REQUIREMENT ▸
From the line with "while lifting and" to the last line of the material, both inclusive, transcribe every line exactly and nothing else.

DATA ▸
•••

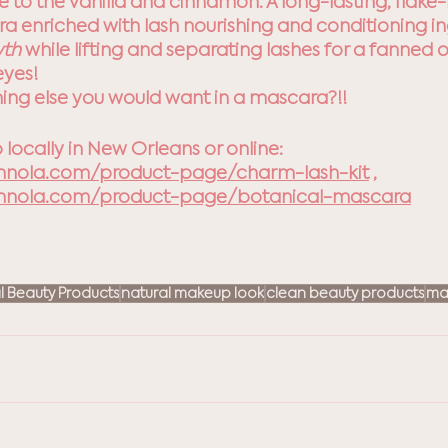
 to the vanilla and cinnamon. A long-lasting, flake-
 enriched with lash nourishing and conditioning in
th 
while lifting and separating lashes for a fanned ou
eyes!
thing else you would want in a mascara?!!
 locally in New Orleans or online: 
mnola.com/product-page/charm-lash-kit
 , 
mnola.com/product-page/botanical-mascara
l Beauty Products
natural makeup look
clean beauty products
ma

•••

ANSWER TO THE PROBLEM ▸
while lifting and separating lashes for a fanned ou
eyes!
thing else you would want in a mascara?!!
 locally in New Orleans or online: 
mnola.com/product-page/charm-lash-kit
 , 
mnola.com/product-page/botanical-mascara
l Beauty Products
natural makeup look
clean beauty products
ma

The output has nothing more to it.